Home Dai Comuni Confezioni di acqua “Santa Croce” ritirate dal mercato: il comunicato ufficiale

Confezioni di acqua “Santa Croce” ritirate dal mercato: il comunicato ufficiale

Salute pubblica a rischio per un lotto di acqua minerale segnalato e in seguito ritirato dai negozi e dai supermercati; la segnalazione riguarda il territorio abruzzese ma anche quello irpino e dintorni.

Comunicato ufficiale

In un comunicato ufficiale datato venerdì 10 agosto 2018, e diffuso solo da un paio di giorni il Ministero della Salute, ha segnalato possibili rischi per la salute  il lotto BL060A10 di acqua oligominerale Santa Croce imbottigliata presso lo stabilimento Sorgente Fiuggino-Canistro, in provincia dell‘Aquila. Il ritiro riguarda le bottiglie in vetro da un litro e nello specifico i fardelli da 12 bottiglie con data di scadenza marzo 2020. Il Ministero ha precisato nella sezione dedicata ai “Richiami di prodotti alimentari da parte degli operatori” del portale Salute.gov; che si tratterebbe di un richiamo cautelativo. Le bottiglie di acqua, infatti, si ipotizza che potrebbero contenere particelle in sospensione da caratterizzare. Il comunicato precisa: “Chi avesse acquistato bottiglie di acqua Santa Croce appartenente al lotto BL060A10 non deve consumarla, ma riportarla il prima possibile presso il punto vendita (dove verrà rimborsata o sostituita). Gli altri lotti Acqua Santa Croce, invece, sono sicuri e possono essere tranquillamente consumati.” 

La risposta della Santa Croce S.R.L.

L’azienda Santa Croce ha subito diffuso una precisazione in merito al ritiro dei suoi prodotti che in ogni caso e in via preventiva e precauzionale, ha disposto l’immediato ritiro dal commercio del lotto delle bottiglie incriminate. Questo allo scopo di tutelare i consumatori.
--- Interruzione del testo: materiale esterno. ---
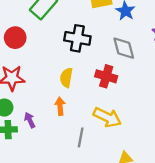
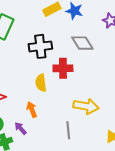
red cross: (106, 76) -> (63, 68), moved
orange arrow: (60, 106) -> (32, 109), moved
L’azienda ha inoltre precisato: “Secondo quanto ci risulta la problematica si sarebbe verificata nella provincia di Frosinone e sarebbe riferita a piccoli frammenti visibili nella bottiglia da un litro, una situazione che può capitare perché l’acqua può mutare per svariati motivi, tra cui la non perfetta conservazione, una volta uscita dallo stabilimento e consegnata ai distributori, in tal senso, si sottolinea che il vetro non viene venduto ai supermercati ma ai soli ristoranti”.